:: INFORMATION SHOWN ::
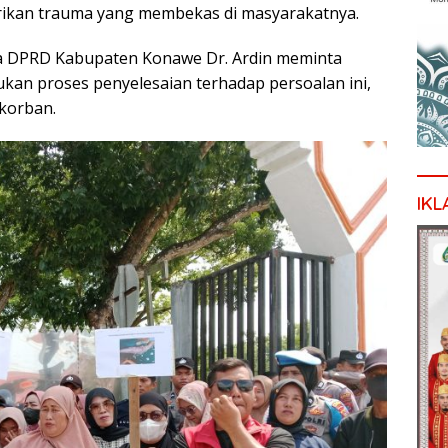
erikan trauma yang membekas di masyarakatnya.
a DPRD Kabupaten Konawe Dr. Ardin meminta
ukan proses penyelesaian terhadap persoalan ini,
korban.
IKL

:: YOUR GOAL ::
Output the material word for word, and keep the pictures out.

:: FINISHED EXERCISE ::
erikan trauma yang membekas di masyarakatnya.
a DPRD Kabupaten Konawe Dr. Ardin meminta
ukan proses penyelesaian terhadap persoalan ini,
korban.
IKL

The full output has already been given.